Laurent expansion correct?

Question

I'm trying to expand $\frac{z^2}{1-z}$ in order that I can find its residue. I expanded $\frac{1}{1-z}$ first, and then multiplied that expansion by $z^2$. I got: $-z-1-\frac{1}{z^2}-...$ Can someone tell me if this is correct, because it's just not looking right to me...

Answer 1

(i) expansion around $z=1$ is $$\frac {1+(z-1)}{-(z-1)}=-\frac{1}{z-1}-1$$(ii) expansion around $z=0$ is $$z(1+z+z^2+z^3+...)=z+z^2+z^3+z^4+...$$

Answer 2

I am going to provide some details to P.Lawrence's answer.

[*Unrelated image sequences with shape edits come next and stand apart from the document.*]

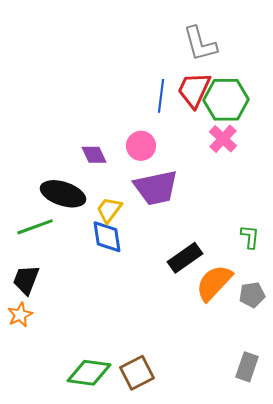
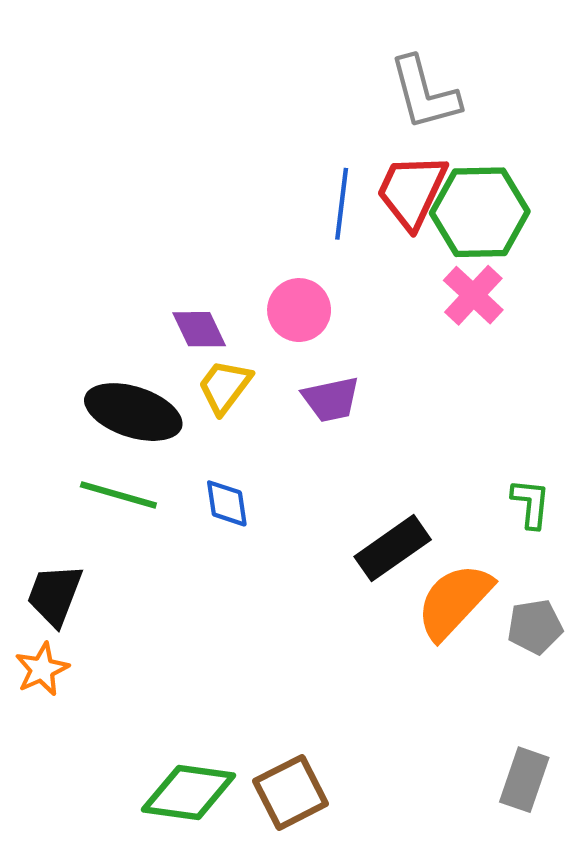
purple trapezoid: (156, 188) -> (331, 399), size x0.6
yellow trapezoid: (109, 210) -> (225, 387), moved
green line: (35, 227) -> (118, 495), moved, turned 36
blue diamond: (107, 237) -> (227, 503), size x0.7

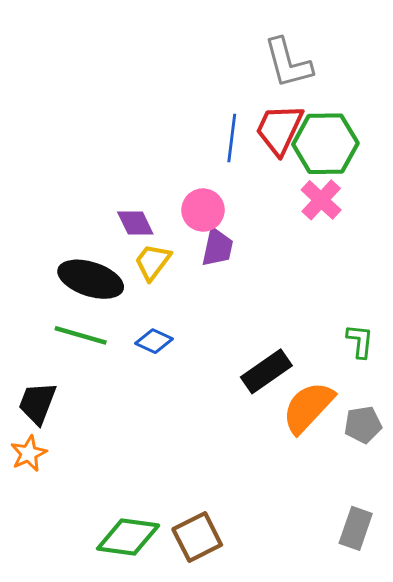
purple trapezoid: (331, 399) -> (217, 247), moved, turned -66
blue diamond: (227, 503) -> (154, 341), turned -57

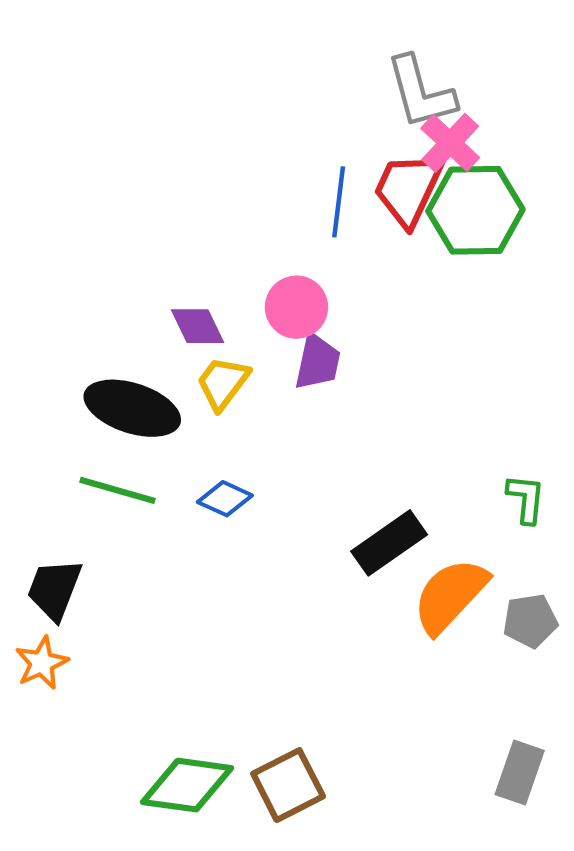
pink cross: (321, 200) -> (450, 143), moved

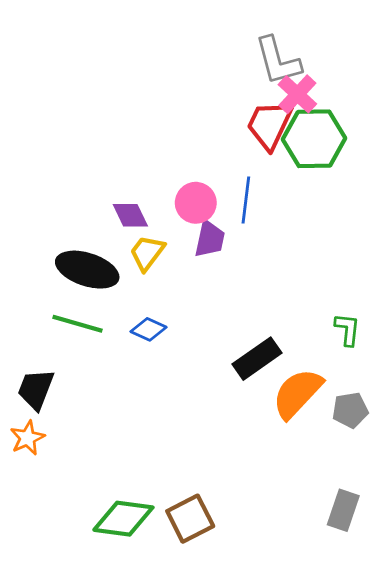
blue line: (339, 202) -> (246, 200), moved

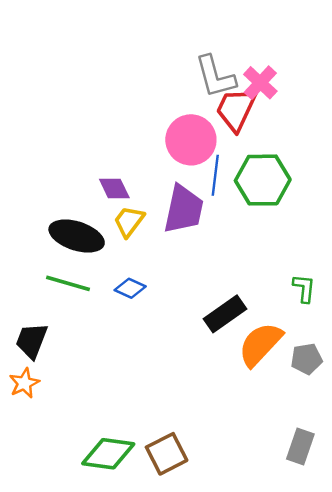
gray L-shape: (278, 61) -> (215, 77), moved
green hexagon: (314, 139) -> (263, 180), moved
pink circle: (196, 203) -> (191, 140), moved, size x1.4
purple trapezoid: (210, 239) -> (184, 209), size x1.5

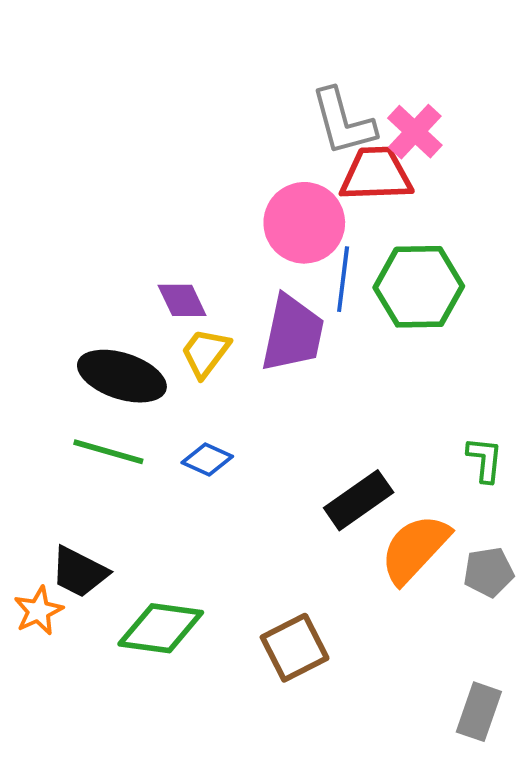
red trapezoid: (236, 109) -> (376, 174), turned 63
black trapezoid: (32, 341) -> (79, 572), moved, turned -84
green diamond: (108, 454) -> (161, 628), moved
brown square: (167, 454) -> (295, 648), moved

When you say the Laurent expansion of $\frac{z^2}{1-z}$, you should first say at which point you are expanding the function. If you expand the function at $z=0$, then you should get a Laurent (or power) series like this $\sum_{n \in \mathbb{Z}} a_n z^n$, though it may contain finitely many or zero negative terms. When you expand the function at $z=1$, you should anticipate something like $\sum a_n (z-1)^n$. These two series are not the same. If you expand at $z=0$, you will get $z^2+z^3+\dots$, which P.Lawrence wrote. This series only converges when $|z|<1$. If you substitute $z=1$ into the series, you will get $\infty$.

Therefore, the point you expand at determines the radius of convergence. The function $\frac{z^2}{1-z}$ is holomorphic except at the point $z=1$. In complex analysis, being holomorphic equals to being analytic. So this means at any point $z \neq 1$, you can have an open ball $B$ centered at $z$, such that you can have a power series expansion at $z$ that converges in that open ball $B$. In general, this open ball can be quite large as long as it doesn't contain any singularities. In your case, if you expand the function at $z=0$, the largest ball it can take is the open unit ball because it will touch the singularity $z=1$ if you enlarge the ball one little step more.

So the series $z^2+z^3+\dots$ succeeds to represent $\frac{z^2}{1-z}$ until the boundary of the open ball touches the singularity $z=1$. But this is not satisfying for us. There is only one singularity and the function $\frac{z^2}{1-z}$ is still holomorphic after $z=1$ onwards. Can we expand $\frac{z^2}{1-z}$ at $z=0$ and got a series working even for $|z|>1$? The answer is yes.

Let $\frac{1}{1-z} = \frac{1}{z} \frac{-1}{1-1/z}$. If you think of $\frac{1}{z}$ as a single variable, then $\frac{1}{1-1/z}=1+1/z+1/z^2+\dots$. So finally you got $\frac{1}{1-z}=-\frac{1}{z}-\frac{1}{z^2}-\dots$ when $|z|>1$. Then $\frac{z^2}{1-z}=-z-1-\frac{1}{z}-\dots$ when $|z|>1$.